You can see a graphic representation of how the model plays out above. In the example on the left, a miscreant throws a rock and breaks a window. That’s all it takes for his friend next to him to start and then others with slightly higher thresholds join in as well. Before you know it, a full-scale riot ensues.
The example on the right is slightly different. After the first few troublemakers start, there is no one around with a low enough threshold to join in. Rather than the contagion spreading, it fizzles out, the three miscreants are isolated and little note is made of the incident. Although the groups are outwardly similar, a slight change in conformity thresholds can make a big difference.
It’s a relatively simplistic example, but through another concept Granovetter developed called the strength of weak ties, we can see how it can lead to large scale change in the final graphic below as an idea moves from group to group.
The top cluster is identical to the one in the first example and a local majority forms. However, no cluster is an island because people tend to belong to multiple groups. For example, we form relationships with people in our neighborhood, from work, religious communities and so on. So an idea that saturates one group soon spreads to others.

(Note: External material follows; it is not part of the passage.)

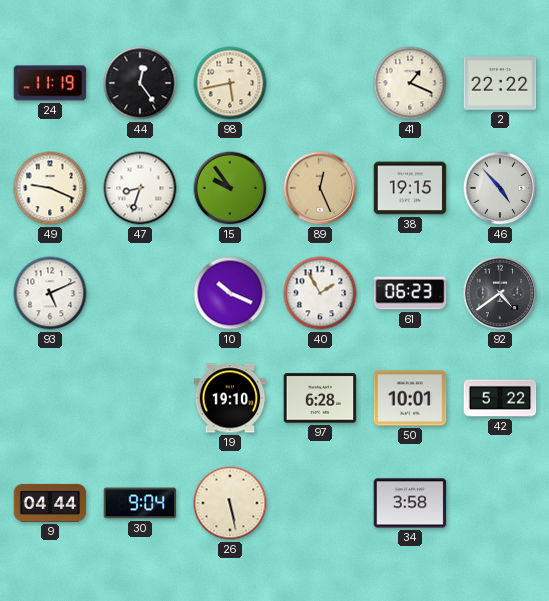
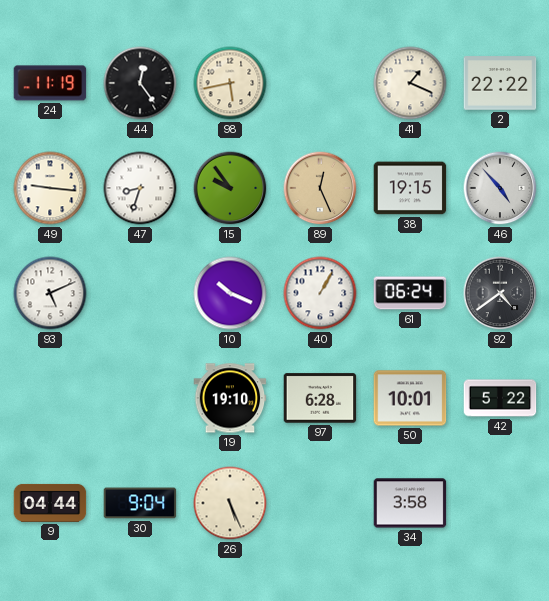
49: 9:19 -> 9:16
40: 1:55 -> 1:05
61: 06:23 -> 06:24
26: 5:28 -> 5:26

Notice how the exposure to multiple groups can help overcome higher thresholds of resistance, because of the influence emanating from other groups through weak links. When you start with a majority, even if it is a small, local majority, an idea can gain traction, move from cluster to cluster and almost infinitely scale.

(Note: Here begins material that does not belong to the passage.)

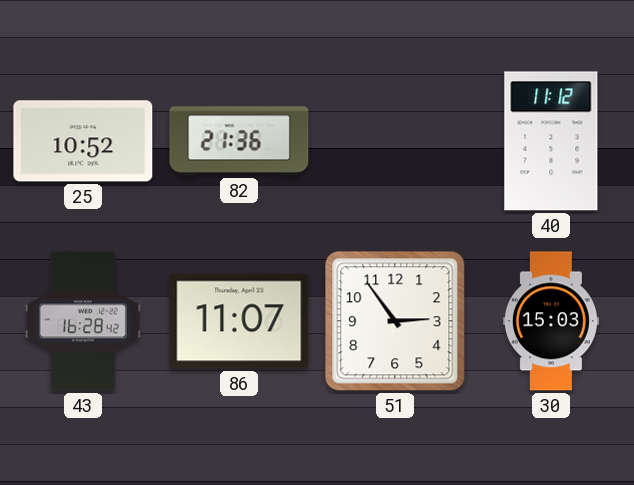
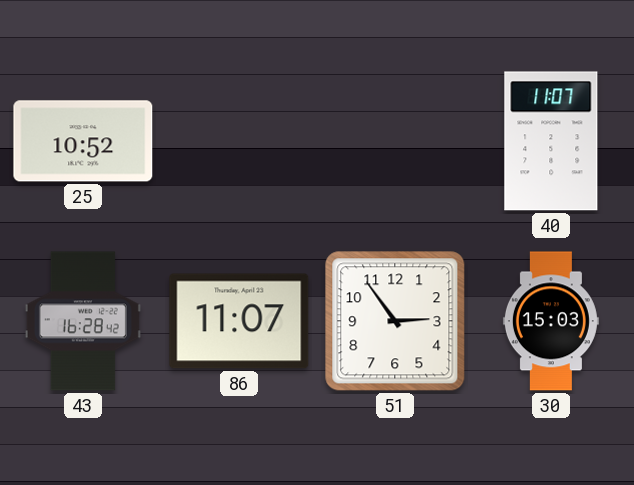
82: 21:36 -> none
40: 11:12 -> 11:07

As I explain in my book, Cascades, there is significant evidence that this is how ideas actually do spread in the real world. The crucial point here is that it makes a really big difference where you choose to start. If you start with people who are enthusiastic about your idea, you are much more likely to succeed than if you choose people who are resistant.

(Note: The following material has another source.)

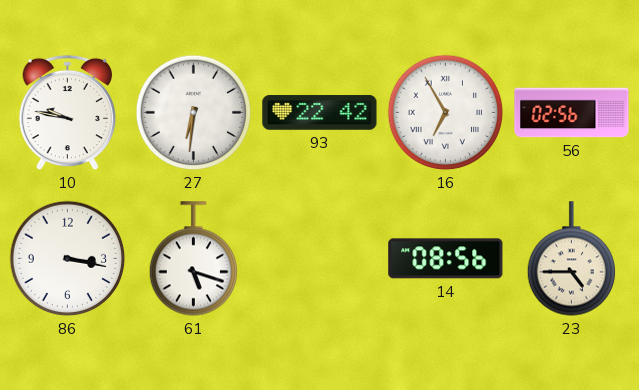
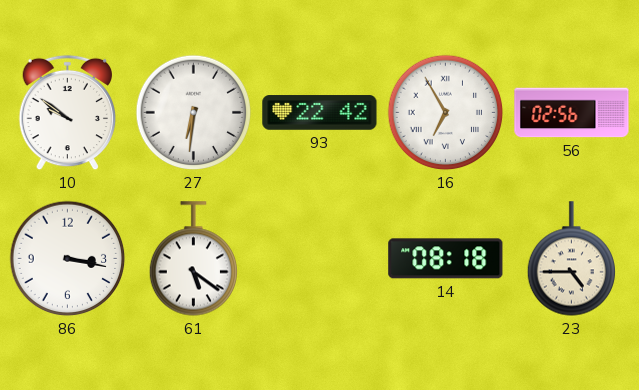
10: 9:47 -> 9:51
61: 5:18 -> 5:21
14: 08:56 -> 08:18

So rather than trying to convince everybody at once, you are much better of identifying people who are likeminded and working on a Keystone Change that can for them basis of a larger transformation.
Working to Attract, Rather Than Overpower
When we look at the stories of Semmelweis and Coley through the prism of local majorities and resistance thresholds, we can see the mistake that they made. Having made truly breakthrough discoveries, they naturally assumed that others would see value in them. Instead, they ran headlong into a highly resistant majority and got squashed.
In my work helping leaders drive organizational transformations, I see this happen all the time. People who believe passionately in an idea naturally assume that others will “see the light.” Not surprisingly, they want to move quickly and overpower any resistance. This is especially true if they feel that they have institutional power behind them.
Yet that is almost always a mistake. There is a reason why the vast majority of organizational transformations fail, even though they typically have big budgets and C-Suite support behind them. To drive meaningful, lasting change you can’t rely on overpowering resistance, but must work to attract and empower genuine support.
That means you need to start with a majority. In the beginning, that may mean starting with a small, local majority— say, three people in a room of five. You can always expand a majority out, but once you find yourself in the minority, you will immediately feel pushback. The secret to overcoming resistance to an idea and driving it forward is understanding that you get to choose where to start.
Revolutionary change always starts with the art of choosing wisely.